We have the backing of a committed publisher who is intent upon helping us succeed, and we have incredible stories to tell about the lives you, our readers, are living every day.
When I started working on the staff of the Weber State University Signpost in 2005, I was already reading national news on my cell phone. Technology has always been part of my life and that of my peers. At the time, many people tried to dissuade me from studying journalism. They predicted that newspapers would die off and worried aloud that my education would be wasted.
Nevertheless, I stuck with studying news because of my conviction that regardless of how people get information about their communities, they will always want and need it. People will always want to know why their taxes are high, I thought, and why certain laws are being enacted. On another level, they’ll also need to know who in the community is thriving and what national trends will affect their daily lives. Our collective curiosity is insatiable.

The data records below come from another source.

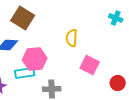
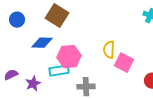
yellow semicircle: (72, 38) -> (109, 50), moved

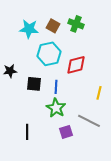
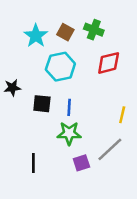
cyan star: (29, 29) -> (36, 36), turned 30
red diamond: (76, 65) -> (109, 63), moved
green star: (56, 108) -> (69, 133), turned -30
gray line: (89, 121) -> (110, 149), turned -70

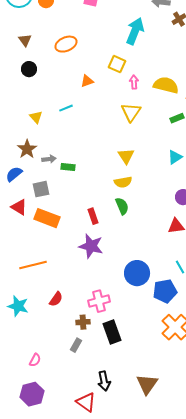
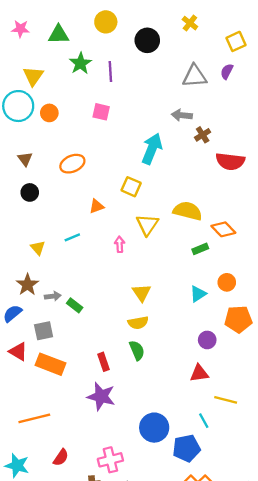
pink arrow: (134, 82) -> (120, 244), moved
yellow triangle: (131, 112) -> (147, 225), moved
green rectangle: (68, 167) -> (75, 305), turned 32

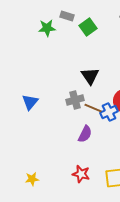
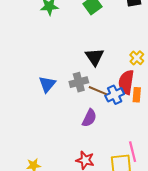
blue triangle: (30, 102) -> (47, 84), moved

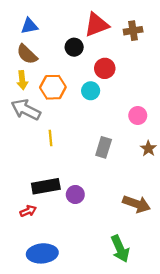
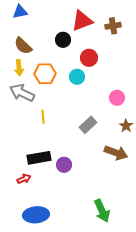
blue triangle: (29, 26) -> (20, 12), moved
gray rectangle: (104, 147) -> (88, 125), turned 30
brown arrow: (137, 204) -> (116, 153), moved

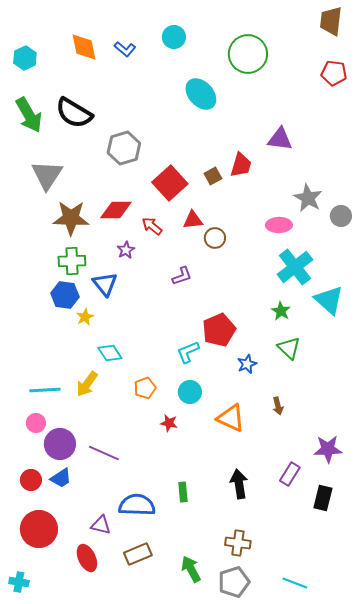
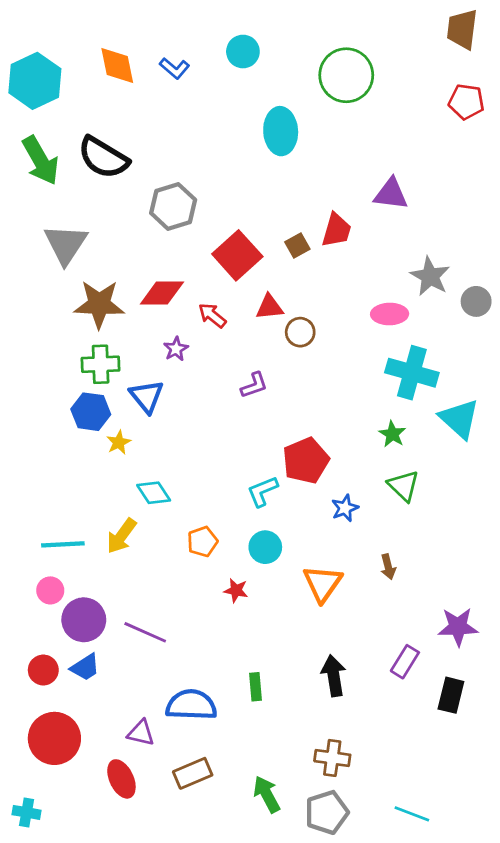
cyan hexagon: (25, 58) -> (35, 81), size x1.6
cyan ellipse: (201, 94) -> (281, 131), turned 40
cyan cross: (295, 267) -> (412, 373), turned -36
orange triangle: (231, 418) -> (323, 583), turned 40

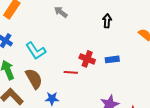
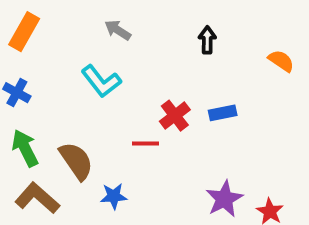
cyan L-shape: (36, 51) -> (101, 81), moved
red cross: (87, 59) -> (175, 116), turned 35

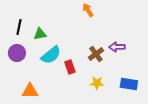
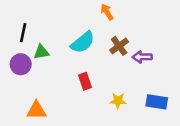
green triangle: (40, 34) -> (41, 52), moved
brown cross: (96, 54) -> (119, 46), moved
cyan semicircle: (51, 55) -> (83, 42), moved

True to the predictions of my naysaying advice-givers, newspapers everywhere are struggling. Despite 120 years of high-quality coverage of south Davis County, the Clipper is not immune. We face the economic challenges presented by an ever-
increasing amount of free content online and a readership with hundreds of demands on its time and attention. Fortunately, we have an important niche to fill as the only news organization that consistently writes about this community, and our readers know it.
I come to this job full of hope and excitement, but with a long list of goals.

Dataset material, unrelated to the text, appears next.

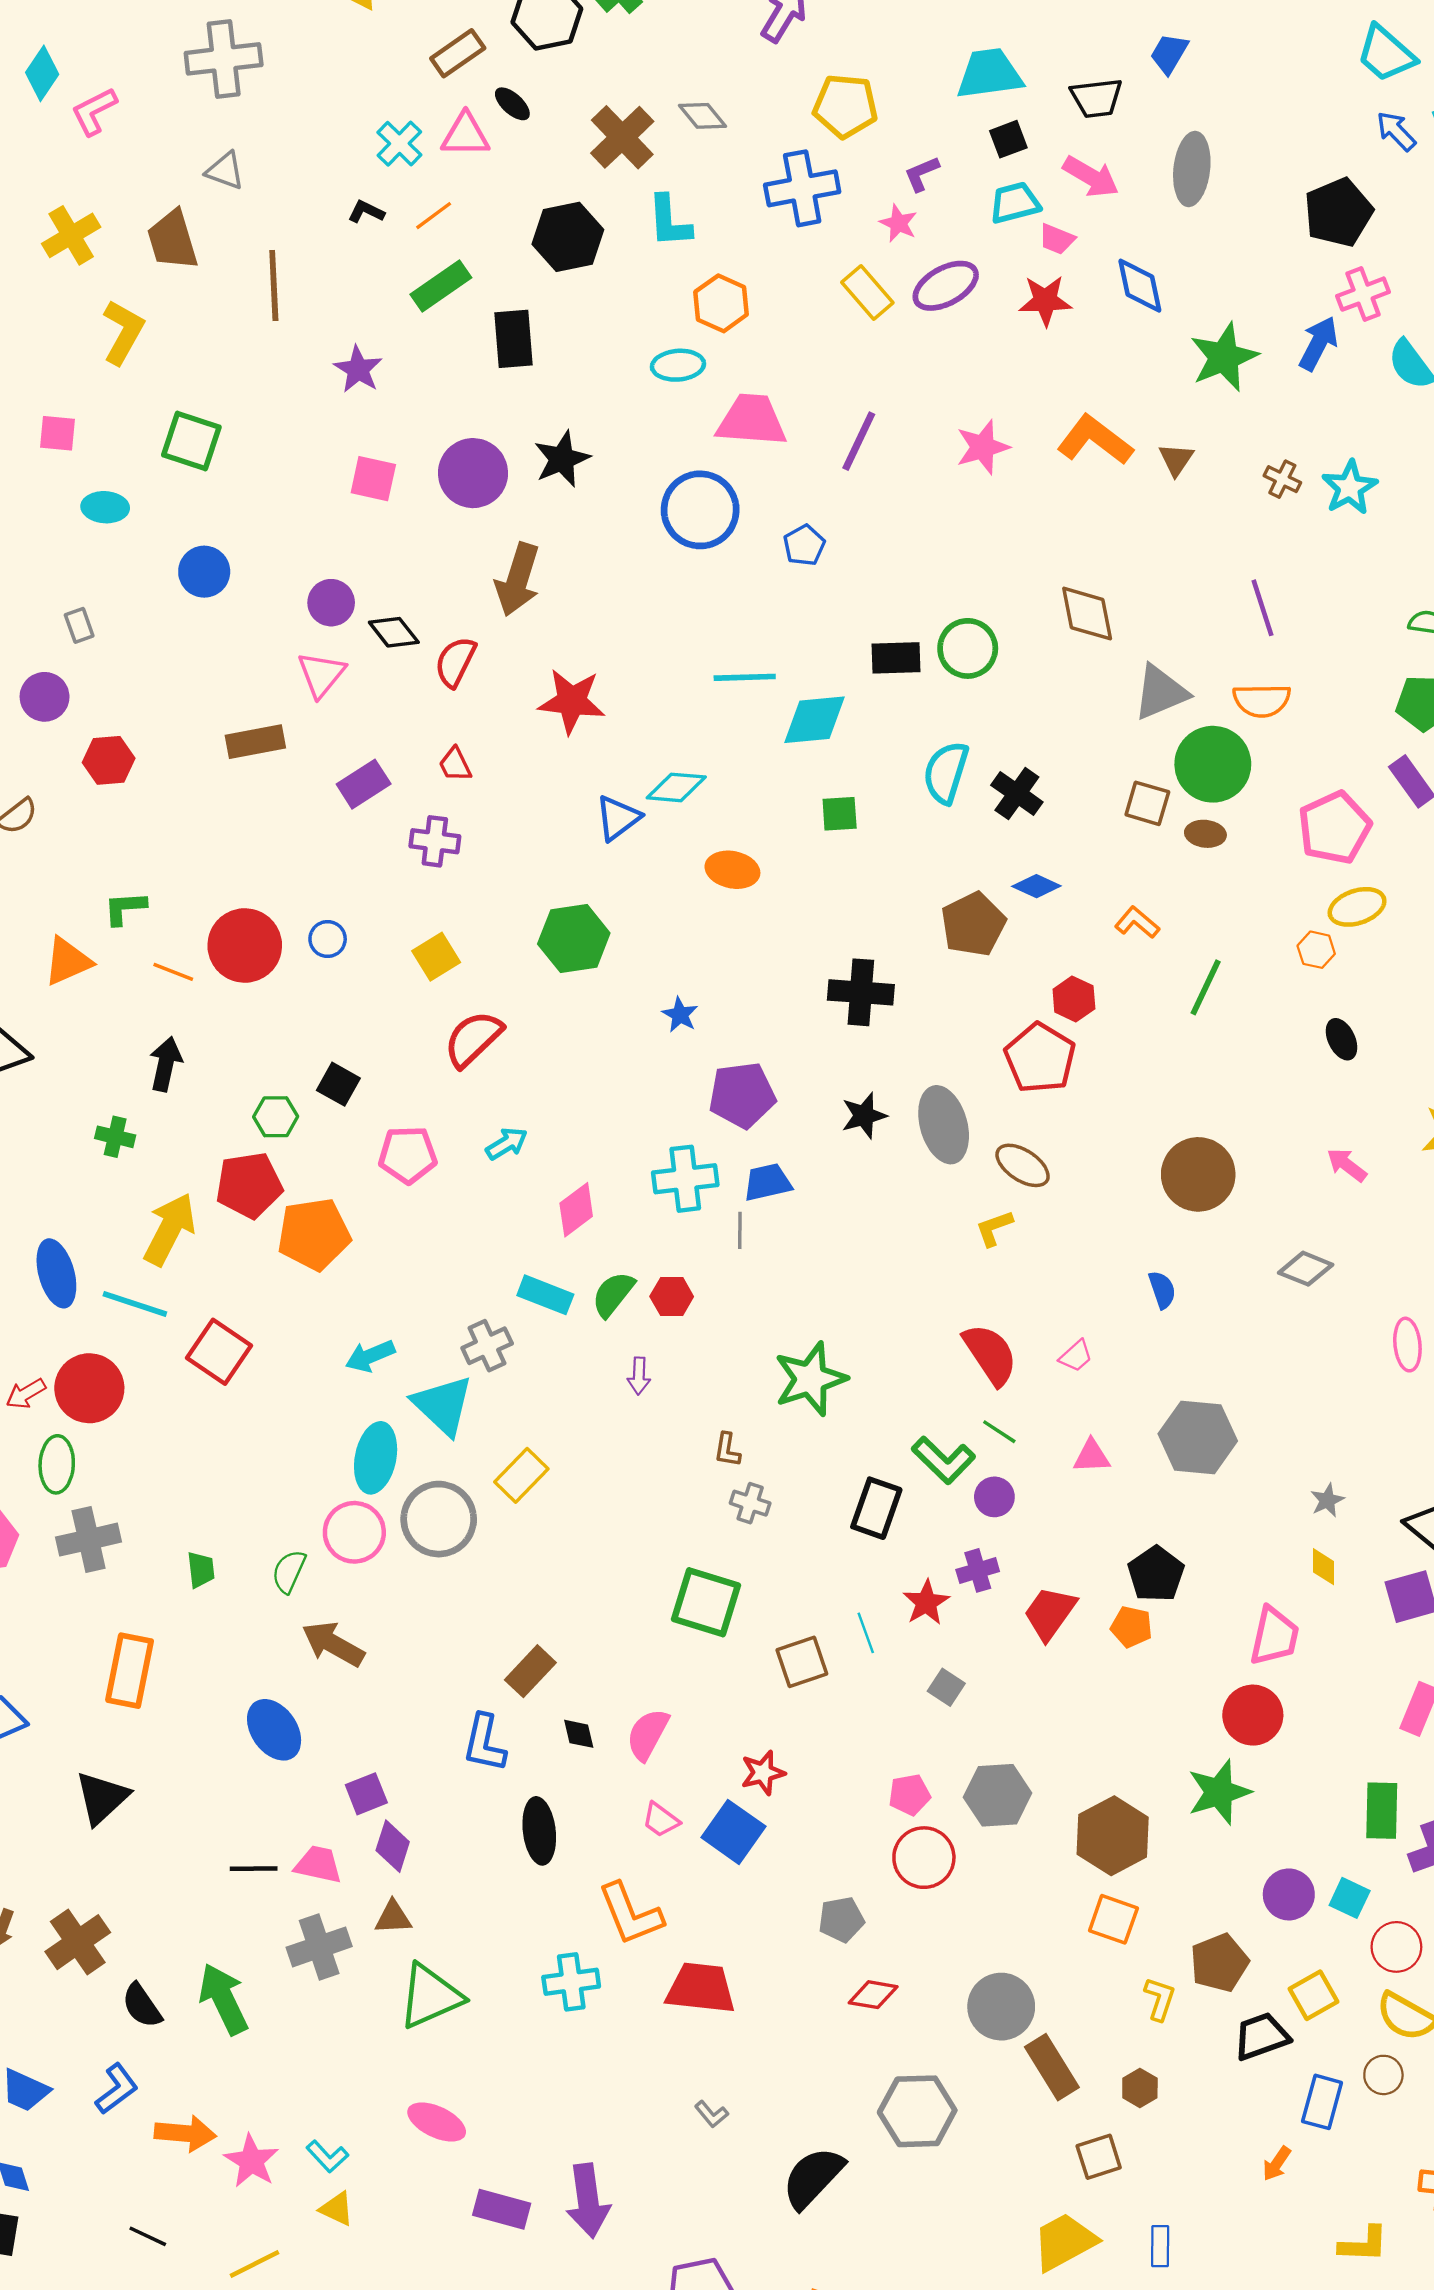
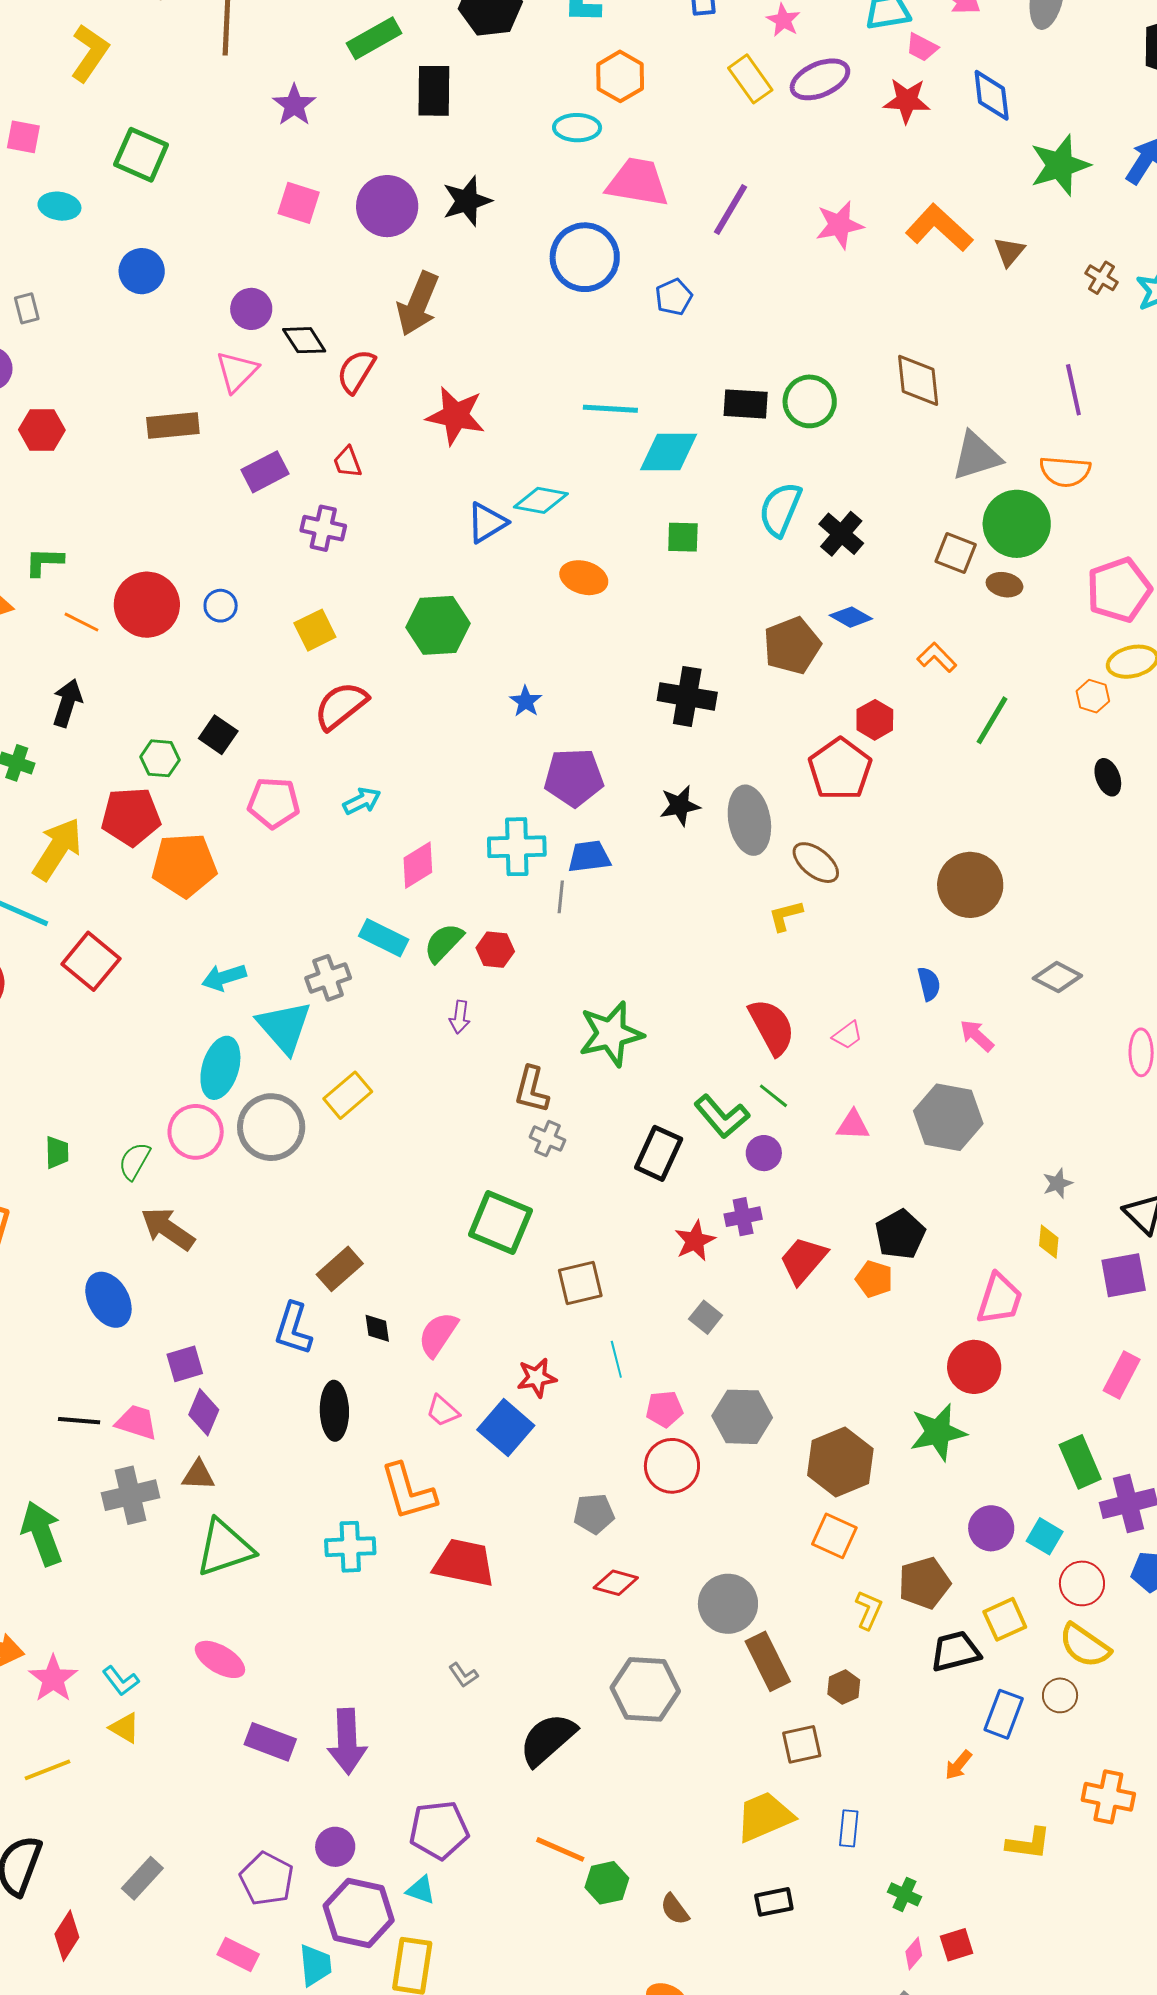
pink arrow: (1347, 1165) -> (977, 1036), moved
brown L-shape: (727, 1450) -> (532, 1090), size x1.5
cyan line: (866, 1633) -> (616, 1359), moved
green rectangle: (1382, 1811) -> (1080, 1462), turned -30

One of my first tasks is to reach out to the community. I was born in Logan and went to high school in Roy, so I already know some of Utah. I don’t yet know Davis County. I will be meeting in-person with as many leaders as I can over the next few months. I also plan to reach out to all the business people, nonprofit workers, volunteers and other involved community members I can find. I’ll be looking for people with interesting stories, learning about the most important issues here and, hopefully, discovering all the reasons why people love living here.
I also invite our readers to become more involved with us. We are looking for input about how well we are fulfilling our role and learning how we could do it better. My email address is email@example.com, and my phone number is 801-295-2251, ext. 126. I hope you flood my inbox.
Our website, davisclipper.com, represents one area where we already know we have room to grow. I plan to start the improvement by updating our site more frequently and by changing how our readers can find the information we publish online. I also intend to beef up our social media presence, and I invite you to join us on Facebook and on Twitter under the DavisClipper handle.
The cynics in college were right – newspapers are struggling, and will probably continue to do so for years to come. But I was right, too. We all want and need information about our communities. The more of it we have, the better we can participate in improving those communities for our mutual benefit. I am tickled pink for the chance to do my part of that work in Davis County.